▶ Exercise: Should the entries contain pictures, leave them out and return exactly the lines from the first through the line holding "több file-ban is jelen van? Ez oöo".

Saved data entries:
BEGIN

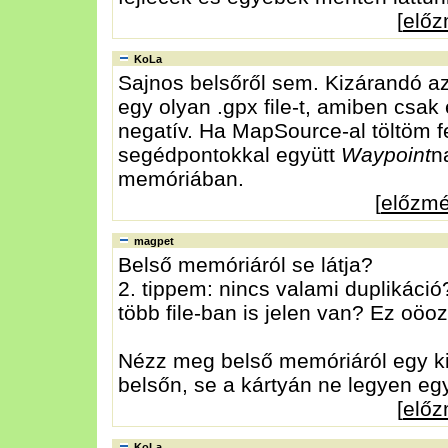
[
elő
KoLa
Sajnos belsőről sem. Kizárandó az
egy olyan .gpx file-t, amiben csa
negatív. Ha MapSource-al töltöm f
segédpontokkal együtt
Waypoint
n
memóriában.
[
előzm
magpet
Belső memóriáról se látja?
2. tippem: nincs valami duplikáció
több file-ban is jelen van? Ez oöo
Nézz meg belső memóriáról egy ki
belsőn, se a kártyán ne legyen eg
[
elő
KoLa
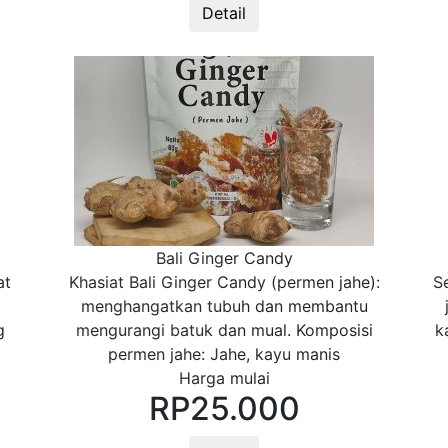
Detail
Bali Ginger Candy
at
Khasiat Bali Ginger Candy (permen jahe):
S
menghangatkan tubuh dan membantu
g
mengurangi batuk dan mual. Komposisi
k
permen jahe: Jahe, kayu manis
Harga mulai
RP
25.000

END

▶ Problem solution:
[
elő
KoLa
Sajnos belsőről sem. Kizárandó az
egy olyan .gpx file-t, amiben csa
negatív. Ha MapSource-al töltöm f
segédpontokkal együtt
Waypoint
n
memóriában.
[
előzm
magpet
Belső memóriáról se látja?
2. tippem: nincs valami duplikáció
több file-ban is jelen van? Ez oöo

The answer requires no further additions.